Task material Block Start

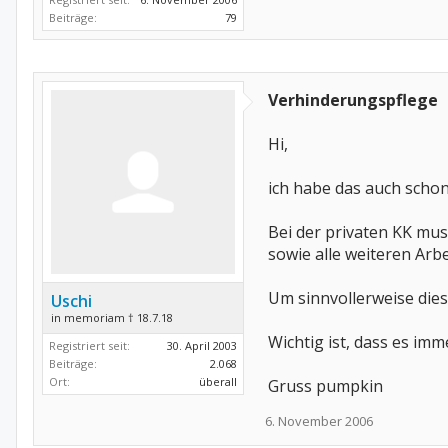
Beiträge:
79
Verhinderungspflege
Hi,
ich habe das auch scho
Bei der privaten KK mus
sowie alle weiteren Arb
Um sinnvollerweise dies
Uschi
in memoriam † 18.7.18
Wichtig ist, dass es imm
Registriert seit:
30. April 2003
Beiträge:
2.068
Ort:
überall
Gruss pumpkin
6. November 2006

Task material Block End

→ What the task requires
Return the lines from the line containing "30. April 2003" to the end of the entries above, exactly as they appear and with no other output.

→ Response to the exercise
30. April 2003
Beiträge:
2.068
Ort:
überall
Gruss pumpkin
6. November 2006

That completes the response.